Personal information
- Full name: Charalampos Charalampous
- Date of birth: 4 April 2002 (age 24)
- Place of birth: Larnaca, Cyprus
- Height: 1.72 m (5 ft 8 in)
- Position: Midfielder

Team information
- Current team: Aris Limassol
- Number: 8

Youth career
- 2014-2016: Arsenal Academy
- 2016-2019: PAOK Academy
- 2019: Omonia

Senior career*
- Years: Team / Apps / (Gls)
- 2019–2025: Omonia / 100 / (1)
- 2025–: Aris Limassol / 31 / (2)

International career^{‡}
- 2022–: Cyprus / 32 / (4)

= Charalampos Charalampous =

Cypriot footballer (born 2002)

Charalampos Charalampous (Χαράλαμπος Χαραλάμπους; born 4 April 2002) is a Cypriot professional footballer who plays as a midfielder for Aris Limassol and the Cyprus national team.

==Club career==
Having come through PAOK's academy, Charalampous signed his first professional contract as a professional footballer in 2018, with Cypriot First Division club Omonia. Just after turning 17, he made his first team debut on 14 April 2019, coming on as a substitute in a league game against Apollon Limassol.

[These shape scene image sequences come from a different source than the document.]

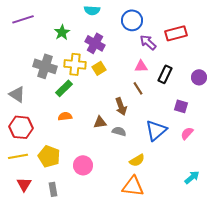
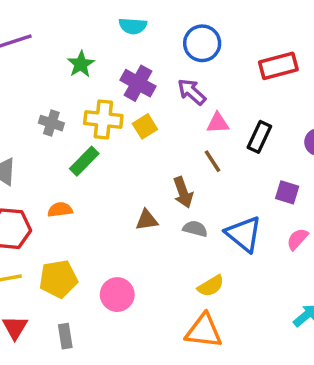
purple arrow: (148, 42) -> (192, 92), moved
gray cross: (45, 66) -> (51, 123), size x0.6
orange semicircle: (65, 116) -> (60, 210), moved
blue triangle: (156, 130) -> (244, 234), turned -40
gray semicircle: (119, 131) -> (195, 229), moved
yellow pentagon: (49, 156) -> (58, 279), turned -30

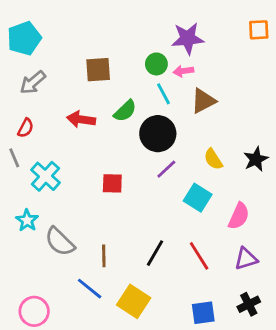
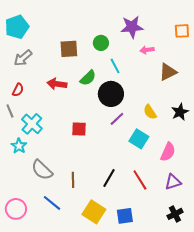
orange square: (259, 30) -> (182, 31), moved
green circle: (156, 64) -> (101, 43), moved
pink arrow: (183, 71) -> (147, 50), moved
brown triangle: (203, 101) -> (168, 72), moved
cyan star: (27, 220) -> (19, 146), moved
blue line: (90, 289) -> (52, 203), moved
pink circle: (34, 311) -> (16, 209), moved
blue square: (203, 313) -> (125, 216), moved

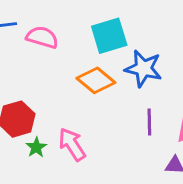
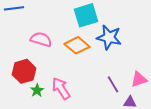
pink semicircle: (42, 37) -> (41, 39), moved
purple line: (149, 122) -> (113, 84), moved, turned -30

Charalampous is also listed among the graduates of UK-based development academy AF Global Football, which highlights players who have progressed into the professional game.

On 25 May 2022, Charalampous scored the decisive penalty to win the 2021–22 Cypriot Cup for Omonia. He scored his first goal for the club on 18 August 2022 against Gent in the Europa League playoffs.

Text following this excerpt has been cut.